Literate Database Work

I was asked to understand how the Keystone service of OpenStack (its authorization and authentication component) used MySQL. Like most things OpenStack, the documentation was pretty sparse, so instead of reading the source code, I went straight to the database.

I’m certainly no DBA, but I figured that I could look at the data for one our development systems and get a pretty good handle on the bug that we were facing. My approach to exploring the database is slightly different as I used my Literate Devops approach that I’ve been writing about recently, and thought I would share it as another example.

Header Properties

I SSH’ed (is that now a verb) to the controller node and tunneling port 3306 to my local system:¹

ssh -L 3306:controller:3306 controller

I then opened my latest Sprint Notes (formatted in Emacs’ org-mode), and created a header.
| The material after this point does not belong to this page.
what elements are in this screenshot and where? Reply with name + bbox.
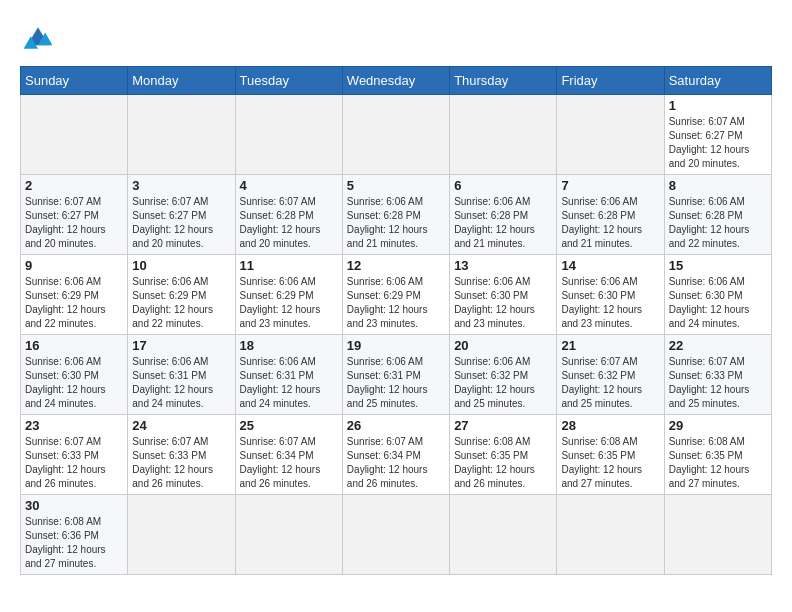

This was followed by a collapsible drawer of properties with the database connection information I found in a configuration file on the remote system.

** MySQL Analysis
  :PROPERTIES:
  :engine:   mysql
  :dbhost:   localhost
  :database: keystone
  :dbuser:   keystone
  :dbpassword: d97d880017c8b965
  :cmdline:  --protocol=tcp
  :exports:  both
  :END:

Notice the cmdline property. If the host is set to localhost, the MySQL connector attempts to connect to the database through a local file socket. Since this is actually a forwarded port, I need to insist that it use the TCP protocol.

Using SQL Code Blocks

Now I could begin my literate-oriented investigation. Since I assumed my results would be sent to teammates, my prose was for them as much as me…

Not knowing anything about the token properties in the Keystone
database structure, I jumped into the database to expose a bit of the
schema. What follows is a summary of my exploration as well as some
recommendations we can use to ascertain its health.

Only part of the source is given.